In 1995, Princeton economist Paul Krugman developed a simple model to estimate how globalization was affecting the wages of low-skilled workers in the United States. He found there wasn’t much effect at all. Eighteen years later, an economist at the Economic Policy Institute has re-run the numbers with updated data and has come to a strikingly different conclusion.
EPI is a liberal think tank in Washington; Josh Bivens is its director of research and policy. He concludes in the new study, based on Krugman’s classic model, that trade with developing nations such as China reduced wages by 5.5 percent in 2011 for a typical American worker without a college diploma. That adds up to about $1,800 per year for an individual.
One-third of the effect is entirely attributable to trade with China, Bivens writes.
There’s a growing gap in America between college-educated workers and their less-educated counterparts. Since 1979, Bivens concludes, one-third of the increase in that gap has been attributable to trade.
Krugman’s model is based on the premise that as America traded more with low-wage developing countries, its higher-skilled workers would benefit and lower-skilled workers would suffer. That’s because, under basic trade theory, countries who exchange goods and services move to specialize: America, in this case, specializes in things that require more-educated workers. Its partners specialize in low-skill work.
In the model, the results of that specialization are a) efficiency gains – which means faster growth – in both trading partners, b) higher wages for higher-skilled American workers and c) lower wages for lower-skilled American workers. Krugman found the wage effects were fairly small, mostly because America still traded relatively little with low-wage countries.
Today, though, trade with developing nations is rising – and, in Bivens’ calculations, so is the toll exacted on lower-wage workers from trade. Trade, he said in an interview, has had “a pretty powerful effect” on the distribution of income in America.
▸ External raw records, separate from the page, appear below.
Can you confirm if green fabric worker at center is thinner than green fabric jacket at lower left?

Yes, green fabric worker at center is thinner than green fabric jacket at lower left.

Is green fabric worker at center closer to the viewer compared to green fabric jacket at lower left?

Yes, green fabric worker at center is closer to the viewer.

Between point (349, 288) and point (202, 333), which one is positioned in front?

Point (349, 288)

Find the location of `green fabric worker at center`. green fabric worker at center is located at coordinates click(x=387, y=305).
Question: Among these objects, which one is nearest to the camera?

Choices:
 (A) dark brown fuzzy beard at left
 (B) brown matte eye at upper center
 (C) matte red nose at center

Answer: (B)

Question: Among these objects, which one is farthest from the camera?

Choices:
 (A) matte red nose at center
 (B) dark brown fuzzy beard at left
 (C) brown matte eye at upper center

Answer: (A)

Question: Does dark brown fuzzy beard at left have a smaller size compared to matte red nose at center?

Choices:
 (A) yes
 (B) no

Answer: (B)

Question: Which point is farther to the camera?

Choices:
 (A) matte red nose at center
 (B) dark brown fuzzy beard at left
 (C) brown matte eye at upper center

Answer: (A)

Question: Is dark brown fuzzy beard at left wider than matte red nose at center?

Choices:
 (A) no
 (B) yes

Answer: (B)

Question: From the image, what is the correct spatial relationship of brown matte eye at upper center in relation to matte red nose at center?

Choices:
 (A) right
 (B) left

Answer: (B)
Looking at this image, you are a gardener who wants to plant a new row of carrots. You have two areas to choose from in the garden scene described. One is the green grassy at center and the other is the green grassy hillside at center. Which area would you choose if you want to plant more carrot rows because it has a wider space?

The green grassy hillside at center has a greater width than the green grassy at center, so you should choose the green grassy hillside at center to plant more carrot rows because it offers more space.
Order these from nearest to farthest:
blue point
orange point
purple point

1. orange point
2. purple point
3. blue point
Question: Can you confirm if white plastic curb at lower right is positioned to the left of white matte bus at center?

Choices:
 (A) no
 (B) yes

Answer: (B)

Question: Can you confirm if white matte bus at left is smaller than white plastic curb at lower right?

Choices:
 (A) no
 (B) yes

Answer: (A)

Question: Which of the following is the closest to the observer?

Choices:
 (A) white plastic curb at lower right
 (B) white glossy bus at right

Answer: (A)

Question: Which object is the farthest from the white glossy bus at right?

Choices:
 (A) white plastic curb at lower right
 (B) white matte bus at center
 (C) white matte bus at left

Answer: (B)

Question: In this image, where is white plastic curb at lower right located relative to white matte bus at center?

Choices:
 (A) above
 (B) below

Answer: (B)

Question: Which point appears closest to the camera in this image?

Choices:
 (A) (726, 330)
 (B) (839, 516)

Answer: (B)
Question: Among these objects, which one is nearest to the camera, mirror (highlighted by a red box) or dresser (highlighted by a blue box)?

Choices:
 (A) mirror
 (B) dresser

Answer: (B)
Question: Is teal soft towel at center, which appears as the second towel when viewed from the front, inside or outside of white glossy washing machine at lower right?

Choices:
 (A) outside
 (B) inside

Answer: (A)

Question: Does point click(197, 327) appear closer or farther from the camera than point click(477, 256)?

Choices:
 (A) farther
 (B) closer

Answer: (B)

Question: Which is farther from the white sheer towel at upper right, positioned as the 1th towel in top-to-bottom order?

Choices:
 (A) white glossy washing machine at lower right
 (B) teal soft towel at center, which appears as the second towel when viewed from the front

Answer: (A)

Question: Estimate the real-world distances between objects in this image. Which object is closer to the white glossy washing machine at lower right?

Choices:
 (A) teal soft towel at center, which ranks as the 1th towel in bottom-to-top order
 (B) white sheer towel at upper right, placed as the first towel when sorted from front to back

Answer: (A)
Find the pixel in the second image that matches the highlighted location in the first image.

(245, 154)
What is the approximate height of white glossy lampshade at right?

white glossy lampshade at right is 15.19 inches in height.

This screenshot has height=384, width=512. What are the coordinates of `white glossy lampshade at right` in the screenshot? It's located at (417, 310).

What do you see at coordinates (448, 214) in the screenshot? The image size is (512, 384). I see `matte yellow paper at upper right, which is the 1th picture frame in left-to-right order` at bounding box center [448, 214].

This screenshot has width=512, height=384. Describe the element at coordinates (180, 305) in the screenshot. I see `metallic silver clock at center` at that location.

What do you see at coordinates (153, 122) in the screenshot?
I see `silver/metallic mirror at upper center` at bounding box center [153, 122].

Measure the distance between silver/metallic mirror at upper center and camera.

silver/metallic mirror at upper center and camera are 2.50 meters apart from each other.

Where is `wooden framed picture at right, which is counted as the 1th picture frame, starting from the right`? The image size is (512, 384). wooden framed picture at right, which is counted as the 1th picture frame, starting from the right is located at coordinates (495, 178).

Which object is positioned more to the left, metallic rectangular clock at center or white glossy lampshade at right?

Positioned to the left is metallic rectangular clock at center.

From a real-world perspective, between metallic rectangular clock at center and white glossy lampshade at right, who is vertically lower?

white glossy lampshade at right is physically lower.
Bivens did a similar analysis several years ago. Krugman addressed it in a 2008 paper, where he seemed to say the data on trading patterns were too complicated to draw detailed conclusions about wage impacts. Essentially, he said the United States wasn’t just importing what you might call “low-skill things” from China. It was also importing iPods. But those iPods weren’t entirely made in China, just partly, and it was very difficult to separate out the high-skill and low-skill parts.
In an interview, Bivens acknowledged the uncertainty that global supply chains create for his analysis. But he said he’s making a big assumption: that imports from other developed countries are now more complicated, too, and likely contain a lot of low-skill stuff from developing countries. In other words, he’s assuming it all cancels out and that the basic story, about imports from developing countries pushing down wages among low-skilled American workers, holds.
“There’s no way that we have not seen a very large increase in value add being imported from China,” he said, “and if you believe that, you believe it’s [lowering] wages” for low-skilled Americans.